Abbildung 1: Effekte auf die Umsatzrendite durch Steigerung der Materialeffizienz
Abbildung 1: Effekte auf die Umsatzrendite durch Steigerung der Materialeffizienz

Die dargestellten Beispiele belegen zum einen eindrucksvoll die große Hebelwirkung von Maßnahmen zur Steigerung der Materialeffizienz. Zum anderen vermitteln sie einen Eindruck davon, wie hoch der Anteil der Materialkosten an den Gesamtkosten im verarbeitenden Gewerbe liegt: über alle Branchen hinweg bei ca. 43 %. Davon ausgehend, dass die Ressourcenpreise weiter steigen, viele Materialien am Beschaffungsmarkt knapp werden und eine Vielzahl von politischen Maßnahmen mit der Zielsetzung der Ressourcenschonung versehen sind, ist es für viele Unternehmen unumgänglich, sich dieses Themas ernsthaft und nachhaltig anzunehmen.

Die Clean&Prim KG lebt es vor
Die Clean&Prim-Group hat das bei den Mitarbeitern vorhandene Bewusstsein für die Sinnhaftigkeit der Materialeffizienz genutzt, um mit Unterstützung von Abels & Kemmner für einen ausgewählten Teil des Sortiments eine Untersuchung der vorhandenen Potenziale durchzuführen und die dafür erforderliche personelle Kapazität bereitwillig zur Verfügung gestellt. Dies klingt zunächst nicht nach einer besonders erwähnenswerten Leistung, jedoch sind die Nicht-Verfügbarkeit der personellen Kapazität ebenso wie der erforderliche organisatorische Aufwand häufige Ursachen für das Scheitern oder das Unterlassen solcher Projekte.

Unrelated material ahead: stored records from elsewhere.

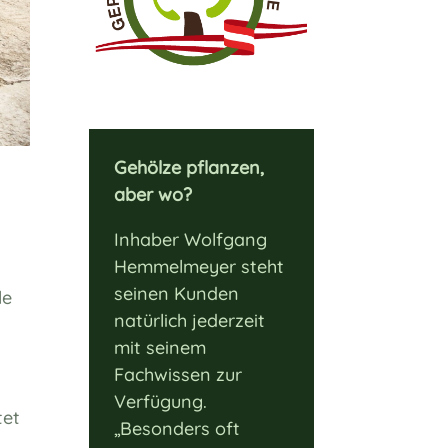
Gehölze pflanzen,
aber wo?
Inhaber Wolfgang
Hemmelmeyer steht
seinen Kunden
le
natürlich jederzeit
mit seinem
Fachwissen zur
Verfügung.
tet
„Besonders oft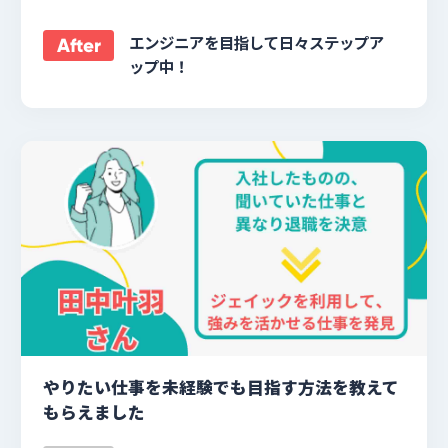
エンジニアを目指して日々ステップア
After
ップ中！
やりたい仕事を未経験でも目指す方法を教えて
もらえました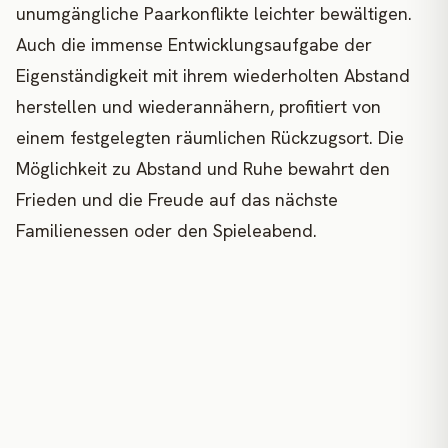
unumgängliche Paarkonflikte leichter bewältigen.
Auch die immense Entwicklungsaufgabe der
Eigenständigkeit mit ihrem wiederholten Abstand
herstellen und wiederannähern, profitiert von
einem festgelegten räumlichen Rückzugsort. Die
Möglichkeit zu Abstand und Ruhe bewahrt den
Frieden und die Freude auf das nächste
Familienessen oder den Spieleabend.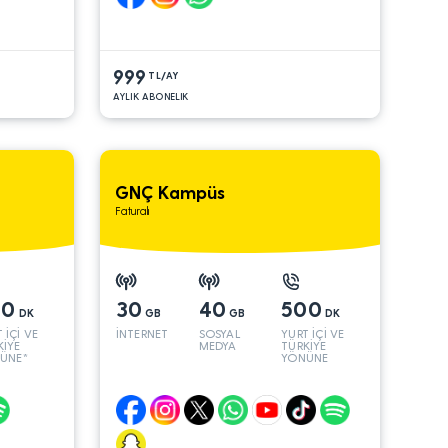
999
TL/AY
AYLIK ABONELIK
GNÇ Kampüs
Faturalı
00
30
40
500
DK
GB
GB
DK
 İÇİ VE
İNTERNET
SOSYAL
YURT İÇİ VE
KİYE
MEDYA
TÜRKİYE
ÜNE*
YÖNÜNE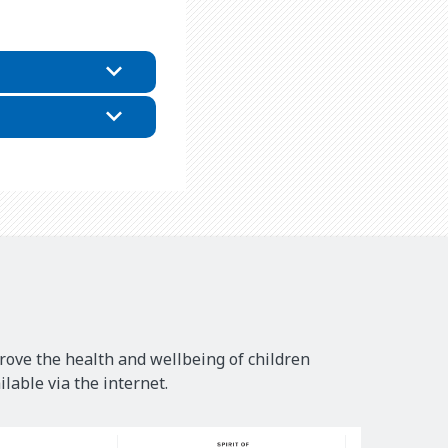
rove the health and wellbeing of children
lable via the internet.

Dem vielfach bewährten Vorgehensmodell von Abels & Kemmner zur Materialeffizienzanalyse folgend, wurden Handlungsfelder und detaillierte Maßnahmen zur Realisierung der identifizierten Potenziale entwickelt. Basis dieser Ergebnisse waren:

  • eine umfassende Ursachenanalyse (Constraint-Analyse),
  • eine Stoffstromanalyse zur vollständigen Abbildung aller relevanten Materialströme,
  • eine Bewertung der unterschiedlichen Ausschussarten und -mengen sowie
  • eine Quantifizierung der Verbesserungspotenziale bezogen auf die unterschiedlichen Ausschussarten.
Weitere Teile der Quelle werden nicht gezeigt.